Stein: So we are doing it right away, actually in the autopsy suite. We have all of our tubes pre-staged for every sort of tissue type that we want. We are immediately putting the tissues, after they’re being procured, into those solutions. We also have dry ice on site. We are immediately freezing and then later decontaminating everything to take out for longer storage, but one of the things that we did try to do up front of that is take patients within 24 hours after they’ve passed away because once you are getting past that there is a much greater risk of autolysis, which is the tissues breaking down naturally after the host has passed away.

Barr: So were you having to be on deck at all hours of the day and night?

Stein: We did some very late-night autopsies, which was not ideal. Eventually we did say we will stick to trying to do autopsies starting in the morning into early afternoon, but we won’t come in at night because we don’t want to put anybody at potential harm while we’re using scalpels and sharp objects with infected tissue samples. But we did have a text chain going and my PI, Dr. [Daniel] Chertow, was taking calls at all hours of the night, talking with families who had just lost their loved ones, consenting [them] into the study, and then letting us know, via group text if we were having one coming up in the morning. I did put together an on-call schedule for the better part of a year so that we would have people ready every single day in case we had an autopsy. It was a very, very big lift and a lot of people put in quite a bit of time to make this study happen. It wouldn’t have been possible without all of our collaborators and people who helped.

Barr: Before this study, had you been to an autopsy.?

Stein: I had never been to an autopsy. I’m actually a veterinarian, so I have been to many necropsies, which are basically the autopsy process on an animal. That has never bothered me. I had never been to a human autopsy because I actually did not enjoy going to a cadaver lab when I was in high school. But I quickly got over that with this study. So it’s a lot of translational knowledge between the animal world and humans. I just had to get over the mental component of doing this work, which is very challenging.

Barr: What were some of the overall findings of the study? I know you’re still analyzing the data, but are there any big observations that you all made?

Stein: Yes, so I can’t speak directly to our results. But there are other publications out there, which have looked at similar aspects of what we are doing, although not quite at the breadth that we are. SARS-CoV-2 has been found in multiple organs outside of the lungs. We have been able to replicate that finding, and also [the finding] that the virus does not necessarily go away very quickly after infection. Others have also reported [that] up to a few months out, that there are still nucleic acids present within organs and inside the lung and outside. We have also found this in our work.

Barr: That’s really interesting.

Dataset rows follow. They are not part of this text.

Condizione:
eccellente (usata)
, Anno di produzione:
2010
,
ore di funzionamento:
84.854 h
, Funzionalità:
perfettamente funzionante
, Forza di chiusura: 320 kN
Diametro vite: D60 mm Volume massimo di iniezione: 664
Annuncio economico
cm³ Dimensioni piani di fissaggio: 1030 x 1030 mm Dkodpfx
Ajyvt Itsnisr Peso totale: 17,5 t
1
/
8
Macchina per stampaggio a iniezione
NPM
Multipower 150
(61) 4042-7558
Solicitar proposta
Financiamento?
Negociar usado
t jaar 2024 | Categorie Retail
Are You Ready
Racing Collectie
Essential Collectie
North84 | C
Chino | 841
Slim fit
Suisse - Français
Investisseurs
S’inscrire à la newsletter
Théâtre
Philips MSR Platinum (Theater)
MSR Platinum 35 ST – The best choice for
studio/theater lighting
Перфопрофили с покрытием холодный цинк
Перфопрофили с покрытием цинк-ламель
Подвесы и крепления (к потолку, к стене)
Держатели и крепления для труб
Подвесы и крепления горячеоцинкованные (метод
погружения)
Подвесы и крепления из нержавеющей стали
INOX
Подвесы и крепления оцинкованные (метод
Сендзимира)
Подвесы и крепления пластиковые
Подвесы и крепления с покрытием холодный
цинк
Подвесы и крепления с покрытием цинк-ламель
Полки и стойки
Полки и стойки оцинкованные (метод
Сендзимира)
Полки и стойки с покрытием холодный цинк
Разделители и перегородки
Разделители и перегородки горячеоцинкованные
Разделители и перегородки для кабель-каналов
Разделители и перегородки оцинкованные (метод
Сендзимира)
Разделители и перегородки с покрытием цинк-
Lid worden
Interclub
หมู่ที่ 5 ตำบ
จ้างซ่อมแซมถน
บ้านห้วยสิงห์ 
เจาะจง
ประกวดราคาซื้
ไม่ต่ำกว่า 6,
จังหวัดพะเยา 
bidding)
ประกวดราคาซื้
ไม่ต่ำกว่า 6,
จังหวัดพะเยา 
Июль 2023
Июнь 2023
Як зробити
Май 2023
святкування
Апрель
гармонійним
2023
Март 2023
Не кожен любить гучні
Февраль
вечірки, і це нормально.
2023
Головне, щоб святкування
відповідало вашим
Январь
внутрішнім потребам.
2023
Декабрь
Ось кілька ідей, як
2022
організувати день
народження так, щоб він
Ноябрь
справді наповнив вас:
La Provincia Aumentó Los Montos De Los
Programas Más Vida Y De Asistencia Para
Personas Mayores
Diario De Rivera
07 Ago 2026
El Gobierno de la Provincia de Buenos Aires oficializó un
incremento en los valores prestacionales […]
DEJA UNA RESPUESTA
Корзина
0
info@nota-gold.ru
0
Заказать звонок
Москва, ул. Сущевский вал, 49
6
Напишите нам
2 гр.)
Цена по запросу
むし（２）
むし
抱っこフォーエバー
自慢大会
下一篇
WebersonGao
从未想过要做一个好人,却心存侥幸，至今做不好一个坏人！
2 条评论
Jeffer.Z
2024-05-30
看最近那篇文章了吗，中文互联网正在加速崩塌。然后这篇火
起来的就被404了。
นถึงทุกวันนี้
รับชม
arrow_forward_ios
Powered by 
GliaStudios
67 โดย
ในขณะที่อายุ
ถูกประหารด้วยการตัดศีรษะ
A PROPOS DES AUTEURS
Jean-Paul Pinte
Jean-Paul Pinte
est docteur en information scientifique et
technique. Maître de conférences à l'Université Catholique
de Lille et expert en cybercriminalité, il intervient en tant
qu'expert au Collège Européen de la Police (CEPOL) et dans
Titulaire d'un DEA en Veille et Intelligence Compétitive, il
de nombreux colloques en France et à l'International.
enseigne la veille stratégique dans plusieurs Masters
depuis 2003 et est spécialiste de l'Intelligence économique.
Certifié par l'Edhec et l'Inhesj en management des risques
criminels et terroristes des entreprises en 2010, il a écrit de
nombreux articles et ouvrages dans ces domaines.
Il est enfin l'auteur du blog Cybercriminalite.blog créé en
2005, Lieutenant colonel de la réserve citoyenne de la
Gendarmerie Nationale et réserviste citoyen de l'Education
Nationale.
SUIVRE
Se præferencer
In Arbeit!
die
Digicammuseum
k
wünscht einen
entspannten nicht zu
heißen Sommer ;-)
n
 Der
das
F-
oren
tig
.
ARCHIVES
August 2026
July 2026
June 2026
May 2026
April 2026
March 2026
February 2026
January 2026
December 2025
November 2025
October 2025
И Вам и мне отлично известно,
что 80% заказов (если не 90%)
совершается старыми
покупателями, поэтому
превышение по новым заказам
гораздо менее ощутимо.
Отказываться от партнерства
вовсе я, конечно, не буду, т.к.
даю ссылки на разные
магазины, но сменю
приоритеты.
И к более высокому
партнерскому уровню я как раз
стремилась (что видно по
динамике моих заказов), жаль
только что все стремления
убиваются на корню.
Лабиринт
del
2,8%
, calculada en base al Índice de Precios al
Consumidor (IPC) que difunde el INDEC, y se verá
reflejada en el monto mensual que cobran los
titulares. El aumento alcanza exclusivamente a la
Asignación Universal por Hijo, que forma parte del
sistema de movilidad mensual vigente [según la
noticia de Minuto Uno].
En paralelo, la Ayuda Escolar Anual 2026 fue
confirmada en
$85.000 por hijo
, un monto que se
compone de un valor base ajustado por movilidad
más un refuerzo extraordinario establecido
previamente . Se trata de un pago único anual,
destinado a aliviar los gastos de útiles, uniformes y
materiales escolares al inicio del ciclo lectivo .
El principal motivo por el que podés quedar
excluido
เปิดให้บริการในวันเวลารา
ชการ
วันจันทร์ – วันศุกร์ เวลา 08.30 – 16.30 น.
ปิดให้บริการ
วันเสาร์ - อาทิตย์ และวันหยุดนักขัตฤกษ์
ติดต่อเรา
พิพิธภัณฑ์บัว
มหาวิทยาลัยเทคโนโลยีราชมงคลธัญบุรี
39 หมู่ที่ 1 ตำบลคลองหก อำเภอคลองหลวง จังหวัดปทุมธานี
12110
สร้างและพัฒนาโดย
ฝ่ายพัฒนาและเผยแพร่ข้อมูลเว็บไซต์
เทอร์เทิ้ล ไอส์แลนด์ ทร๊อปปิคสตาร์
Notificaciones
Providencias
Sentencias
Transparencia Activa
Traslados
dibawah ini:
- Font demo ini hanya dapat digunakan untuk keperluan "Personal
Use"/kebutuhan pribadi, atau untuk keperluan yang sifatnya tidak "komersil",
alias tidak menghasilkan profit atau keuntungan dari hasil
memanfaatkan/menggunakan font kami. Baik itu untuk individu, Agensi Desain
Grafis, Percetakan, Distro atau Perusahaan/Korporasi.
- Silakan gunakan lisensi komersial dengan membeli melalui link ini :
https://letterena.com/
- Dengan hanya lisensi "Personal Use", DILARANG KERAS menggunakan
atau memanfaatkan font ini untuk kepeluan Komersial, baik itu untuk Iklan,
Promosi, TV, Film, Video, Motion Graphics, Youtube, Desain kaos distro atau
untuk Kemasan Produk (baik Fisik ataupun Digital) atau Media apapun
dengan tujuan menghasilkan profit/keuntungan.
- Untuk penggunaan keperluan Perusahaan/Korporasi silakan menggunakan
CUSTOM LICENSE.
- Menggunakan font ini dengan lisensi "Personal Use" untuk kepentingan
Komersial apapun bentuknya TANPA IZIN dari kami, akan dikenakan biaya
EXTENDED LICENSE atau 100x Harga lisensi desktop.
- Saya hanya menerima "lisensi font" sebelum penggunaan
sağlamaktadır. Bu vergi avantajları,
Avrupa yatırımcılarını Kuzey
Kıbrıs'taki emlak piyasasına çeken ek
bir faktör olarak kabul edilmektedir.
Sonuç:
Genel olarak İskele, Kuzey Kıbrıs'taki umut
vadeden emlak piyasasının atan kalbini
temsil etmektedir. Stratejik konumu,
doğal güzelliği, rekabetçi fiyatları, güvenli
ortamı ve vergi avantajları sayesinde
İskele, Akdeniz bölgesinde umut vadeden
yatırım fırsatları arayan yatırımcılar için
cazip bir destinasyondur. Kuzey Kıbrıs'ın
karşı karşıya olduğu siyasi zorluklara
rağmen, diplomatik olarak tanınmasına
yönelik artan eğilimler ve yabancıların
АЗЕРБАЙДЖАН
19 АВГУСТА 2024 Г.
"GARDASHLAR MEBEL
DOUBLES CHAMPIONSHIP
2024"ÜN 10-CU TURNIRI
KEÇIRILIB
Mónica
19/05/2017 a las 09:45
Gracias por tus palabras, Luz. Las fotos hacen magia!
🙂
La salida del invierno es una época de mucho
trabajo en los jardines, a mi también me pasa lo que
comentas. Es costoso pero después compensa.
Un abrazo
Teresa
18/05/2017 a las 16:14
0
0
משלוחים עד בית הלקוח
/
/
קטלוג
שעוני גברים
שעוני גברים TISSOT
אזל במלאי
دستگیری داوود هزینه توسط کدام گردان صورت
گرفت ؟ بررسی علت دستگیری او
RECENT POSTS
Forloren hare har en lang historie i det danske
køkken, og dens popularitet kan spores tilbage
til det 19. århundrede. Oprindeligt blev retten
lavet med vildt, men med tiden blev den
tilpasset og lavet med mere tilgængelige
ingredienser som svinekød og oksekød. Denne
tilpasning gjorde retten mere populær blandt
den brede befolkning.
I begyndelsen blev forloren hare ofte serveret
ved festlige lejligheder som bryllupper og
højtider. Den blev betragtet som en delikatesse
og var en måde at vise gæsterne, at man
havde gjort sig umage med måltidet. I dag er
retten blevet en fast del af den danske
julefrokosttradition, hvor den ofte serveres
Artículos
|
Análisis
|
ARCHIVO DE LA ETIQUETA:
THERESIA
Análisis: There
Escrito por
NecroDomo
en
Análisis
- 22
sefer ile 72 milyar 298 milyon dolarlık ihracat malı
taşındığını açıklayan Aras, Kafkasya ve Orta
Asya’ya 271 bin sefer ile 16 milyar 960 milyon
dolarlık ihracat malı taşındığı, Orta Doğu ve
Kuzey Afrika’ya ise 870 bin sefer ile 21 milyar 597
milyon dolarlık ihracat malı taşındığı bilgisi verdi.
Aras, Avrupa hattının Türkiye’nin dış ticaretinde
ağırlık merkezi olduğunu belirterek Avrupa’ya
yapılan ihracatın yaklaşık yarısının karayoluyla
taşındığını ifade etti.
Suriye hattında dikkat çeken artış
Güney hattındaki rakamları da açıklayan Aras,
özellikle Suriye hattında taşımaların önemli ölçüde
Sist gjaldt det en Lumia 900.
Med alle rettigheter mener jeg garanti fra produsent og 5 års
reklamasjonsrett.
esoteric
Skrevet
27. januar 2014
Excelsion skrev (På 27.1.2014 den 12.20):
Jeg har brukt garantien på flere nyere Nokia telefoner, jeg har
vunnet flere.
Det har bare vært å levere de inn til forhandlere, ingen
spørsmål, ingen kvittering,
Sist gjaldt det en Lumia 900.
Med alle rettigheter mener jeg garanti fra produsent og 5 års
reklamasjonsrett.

Was that surprising that to you that the virus didn’t go away as quickly as you thought it would?

Stein: Yes, it was surprising to us. In particular, a question I think everybody is trying to answer is, “Why is this happening?” Also, just clinically speaking, [for] patients that have what they’re calling long COVID, who continue to experience symptoms for many months after having infection, nobody has quite figured out why is that happening and who is predisposed to this happening. That is part of the bigger question that we’re also trying to answer through our particular study.

Barr: Yeah. So you’re analyzing the data from the 44 autopsies that you conducted last year. Can you talk a little bit about what next steps you and your team are going to take?

Stein: So we have another collaboration that’s currently happening with the National Eye Institute, where we did a more in-depth look at ocular tissues and infection into that. That paper is very close to publication. I can’t really speak on the results just yet, but that is upcoming. We’re also partnering with other collaborators, both at the NIH and outside of the NIH to take even deeper looks into what’s happening, particularly what the immune system is doing in organs that we are finding virus in. In particular, [in] some of the patients that are farther out from infection, what is happening there that is allowing that virus to linger? What that can tell us about what’s happening out in the real world, even in patients that are not dying from their infection. They are recovered, but still experiencing symptoms.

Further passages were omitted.